§ **Stored data**:
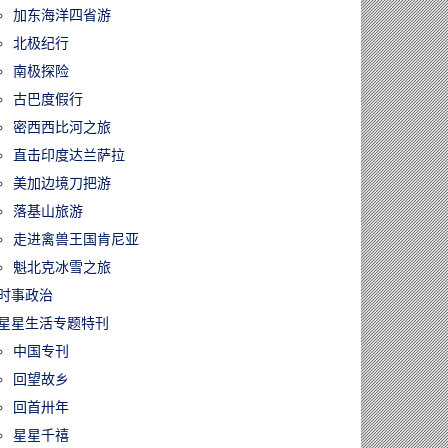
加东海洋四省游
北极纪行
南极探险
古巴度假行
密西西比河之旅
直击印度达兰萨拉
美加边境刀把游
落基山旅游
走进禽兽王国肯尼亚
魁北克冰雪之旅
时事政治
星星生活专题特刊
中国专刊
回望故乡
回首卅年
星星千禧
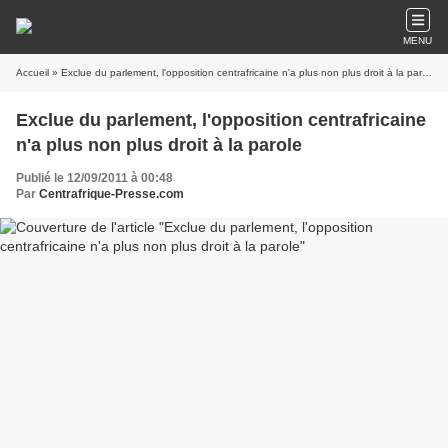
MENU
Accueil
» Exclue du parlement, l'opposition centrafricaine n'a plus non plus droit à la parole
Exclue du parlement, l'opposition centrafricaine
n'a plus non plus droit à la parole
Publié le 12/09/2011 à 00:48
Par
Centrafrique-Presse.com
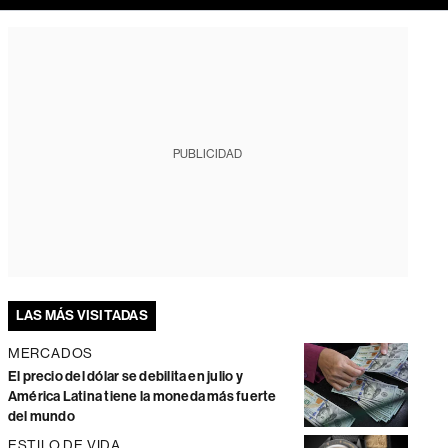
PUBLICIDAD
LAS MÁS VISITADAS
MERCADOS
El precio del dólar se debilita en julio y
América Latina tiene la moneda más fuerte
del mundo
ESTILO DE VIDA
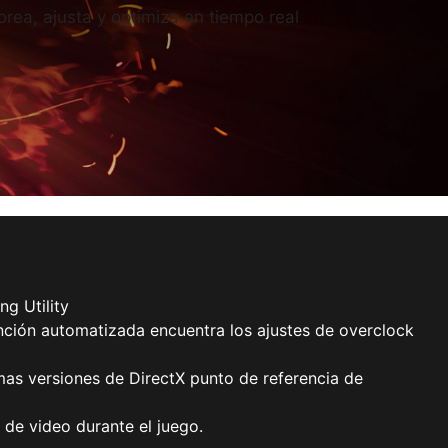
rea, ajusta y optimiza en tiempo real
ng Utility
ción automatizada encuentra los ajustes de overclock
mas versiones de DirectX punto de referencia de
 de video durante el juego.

§ **About this task**:
Repeat the data above exactly, but not the pictures.

§ **Answer to this exercise**:
加东海洋四省游
北极纪行
南极探险
古巴度假行
密西西比河之旅
直击印度达兰萨拉
美加边境刀把游
落基山旅游
走进禽兽王国肯尼亚
魁北克冰雪之旅
时事政治
星星生活专题特刊
中国专刊
回望故乡
回首卅年
星星千禧
MENU
Accueil
» Exclue du parlement, l'opposition centrafricaine n'a plus non plus droit à la parole
Exclue du parlement, l'opposition centrafricaine
n'a plus non plus droit à la parole
Publié le 12/09/2011 à 00:48
Par
Centrafrique-Presse.com
PUBLICIDAD
LAS MÁS VISITADAS
MERCADOS
El precio del dólar se debilita en julio y
América Latina tiene la moneda más fuerte
del mundo
ESTILO DE VIDA
rea, ajusta y optimiza en tiempo real
ng Utility
ción automatizada encuentra los ajustes de overclock
mas versiones de DirectX punto de referencia de
 de video durante el juego.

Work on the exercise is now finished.